Does an electron have enough mass to have any effect on the fabric of Space-Time? How ever small? And if so In theory would that electron produce a miniscule amount of frame dragging on that fabric? And if we could build instruments sensetive enough to detect those effects, would we there by be able to calculate the spin and direction of that electron indirectly sidestepping the quantum uncertainty priciple?

2. Mar 31, 2005

### Jonny_trigonometry

I like the way you think. I had a similar idea using SR rather than GR... According to SR, simultaneity is relative for different frames of referance, so if an event (the simultaneous occurance of two things at a single moment, such as at 1 sec, particle A is a distance D from particle B) is observed to occur in a particular way in frame S, it will occur differently in frame S'. Therefore, if you take into accout the observations of a specific interaction from two different frames (and resolve the differences in simultaniety between frames), you may be able to determine both position and momentum at the same moment, overcomming the uncertainty principle.

Quantum spin assumes the electron takes up physical space otherwise it wouldn't be able to spin. This means that it's not a point, but that it has a surface (although the electron's radius hasn't been determined). All this implies that (assuming electrons can overcome the coulumb force between them) they can touch each other, and therefore the ammount of space-time curvature has a limit. The limit is the distance between the centers of the two kissing electrons, ie. 2Re. That is the maximum ammount of thier influence on space-time.
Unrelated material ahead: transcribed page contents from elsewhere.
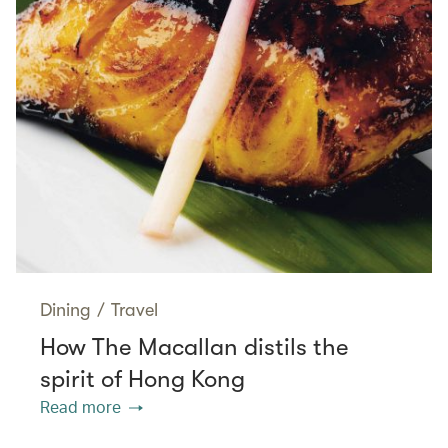
Dining
/
Travel
How The Macallan distils the
spirit of Hong Kong
Read more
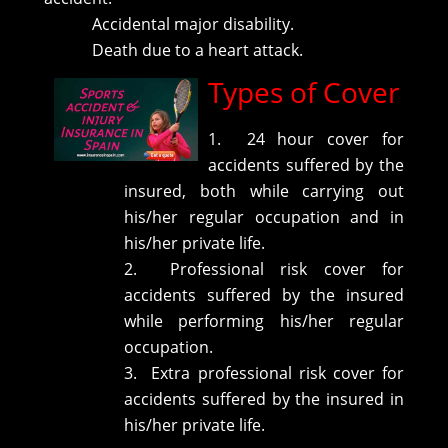
Accidental major disability.
Death due to a heart attack.
Types of Cover
1. 24 hour cover for
accidents suffered by the
insured, both while carrying out
his/her regular occupation and in
his/her private life.
2. Professional risk cover for
accidents suffered by the insured
while performing his/her regular
occupation.
3. Extra professional risk cover for
accidents suffered by the insured in
his/her private life.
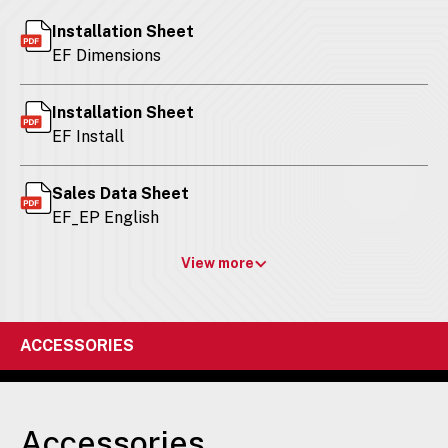
Installation Sheet
EF Dimensions
Installation Sheet
EF Install
Sales Data Sheet
EF_EP English
View more
ACCESSORIES
Accessories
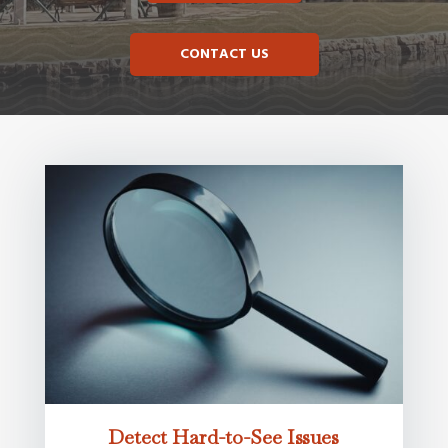
CONTACT US
Detect Hard-to-See Issues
If electrons were points, then the smallest distance between them approaches zero, not 2Re. If this were the case, each electron would be composed of an infinate ammount of energy, and would curve space-time to the point where it's discontinuous at the electron's center. This type of behavior only resembles something similar to a black hole in the quantum scale.

Personally, I don't know what to think.

3. Apr 1, 2005

### Jonny_trigonometry

what do you think? is this a valid way of overcomming the uncertainty principle? Using SR in this way? anybody?

4. Apr 2, 2005

### selfAdjoint

Staff Emeritus
I have responded to your idea over on the Transporter thread. Bottom line, no. Sorry.

5. Apr 2, 2005

### Jonny_trigonometry

thanks self adjoint, that helps. My physics teacher was trying to persuade the class that the electron must have a radius though, or else at it's center it would contain an infinate potential, which simply can't be the case. But my main question about the uncertainty principle being indirectly overcome using different referance frames... what do you think? (the idea about taking advantage of the reletivity of simultenaity)

6. Apr 2, 2005

### Jonny_trigonometry

ok, i'll trust you... I just can't see why not right now (maybe when I start thinking of a way to make an experiment I'll see why).

7. Apr 30, 2005

### cherlin

In standard quantum mechanics, the self-energy (both electrical and gravitational) of a point electron is infinite but not observable, so physicists just ignore it. In string theory, electrons (like everything else) are looped around the smallest dimensions of space, which sets a minimum size for everything.